3. On the happening of certain contingencies (Section 42)

This section states certain contingencies which lead to the immediate dissolution of a firm. These are:

When the tenure for which a firm was constituted comes to an end, the firm also dissolves.

The death of a partner can lead to the dissolution of the firm if the partners so decide.

Insolvency of partners.

Upon completion of undertakings.

4. By notice of partnership at will (Section 43)

Where a partnership has been constituted as per the will of the partners, any partner can serve a written notice to all
the other partners informing them about his will to dissolve the firm. The firm is dissolved on the date specified in
the notice. If no date is specified, the date of the firm’s dissolution is the date of notification.

B. Dissolution By Court Order:

A court may dissolve a partnership firm on any of the following grounds:

1. Insanity/Unsound Mind

If an active partner of the firm becomes insane or of an unsound mind, and the other partners file a suit in the court,
the court may dissolve the firm, provided such illness is permanent. It is important to note that the court may not
dissolve such a firm if any dormant/sleeping partner goes insane.

2. Permanent Incapacity

Permanent incapacity of a partner may also lead to the court dissolving a firm. Permanent incapacity refers to the
inability of a partner to perform his duties and obligations towards the firm and may be a result of physical disability,
illness, etc.

3. Misconduct

When a partner is guilty of conduct that may negatively impact the operations of the firm, and the other partners file
a suit against him, the court may dissolve the firm. It is important to note that such misconduct may or may not be
directly related to the business. It is for the court to analyze the impact of such conduct upon the business.

4. Persistent Breach of the Agreement

Where a partner has persistently and willfully breached the partnership deed, and the other partners have filed a suit
against him in court, the court may dissolve the firm. A partner can breach the agreement by way of embezzlement,
keeping erroneous accounts, holding more cash than allowed, refusing to show accounts despite repeated requests,
etc.
5. Continuous/Perpetual Losses

Where the firm has been making losses for subsequent years and the court believes that the firm would keep on
incurring losses in the future too, it may dissolve the firm.

6. Just and Equitable Grounds

A court may also order the dissolution of the firm on the basis of just and equitable grounds. Some of these are:

Management standoff

Partners not communicating with one another

Loss of the very foundation of the business

Gambling at the stock exchange

Modes of Settlement of accounts on Dissolution(Section 48)

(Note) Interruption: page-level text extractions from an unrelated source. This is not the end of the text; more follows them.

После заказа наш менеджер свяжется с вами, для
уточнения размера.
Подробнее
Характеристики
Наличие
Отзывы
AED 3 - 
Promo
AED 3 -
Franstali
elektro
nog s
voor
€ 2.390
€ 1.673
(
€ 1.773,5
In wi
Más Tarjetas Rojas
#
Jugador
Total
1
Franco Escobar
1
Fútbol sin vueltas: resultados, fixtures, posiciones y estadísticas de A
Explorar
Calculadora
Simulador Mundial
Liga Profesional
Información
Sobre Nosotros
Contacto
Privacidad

The following rules, subject to agreement by the partners, are followed while the settlement of accounts in the event
of the dissolution of a firm:

1. Losses, particularly capital shortfalls, must be paid first from profits, then from the capital, and, if required, by the
partners personally in the proportions in which they were allowed to share earnings.

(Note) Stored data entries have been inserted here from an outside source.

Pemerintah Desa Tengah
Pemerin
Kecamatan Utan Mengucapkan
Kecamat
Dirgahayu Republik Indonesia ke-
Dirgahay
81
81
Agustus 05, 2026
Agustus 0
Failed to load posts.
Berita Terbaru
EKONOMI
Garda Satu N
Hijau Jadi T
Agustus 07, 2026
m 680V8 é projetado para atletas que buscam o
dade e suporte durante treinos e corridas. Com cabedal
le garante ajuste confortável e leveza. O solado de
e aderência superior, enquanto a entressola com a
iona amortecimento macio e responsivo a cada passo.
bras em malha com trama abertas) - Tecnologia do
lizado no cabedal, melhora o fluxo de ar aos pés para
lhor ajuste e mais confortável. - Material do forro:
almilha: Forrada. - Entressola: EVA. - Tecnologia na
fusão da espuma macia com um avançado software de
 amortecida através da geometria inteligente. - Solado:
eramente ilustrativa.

2. The firm’s assets, including any sums provided by the partners to make up capital deficits, shall be applied in the
following manner:

Firstly, the debts owed by the firm to third parties are paid off.

Secondly, each partner is paid whatever the firm owes him for advances apart from the partner’s capital.

Thirdly, each partner is to be paid whatever the firm owes him on account of his capital.

Any residue, if any, is to be divided among the partners in their profit-sharing ratio.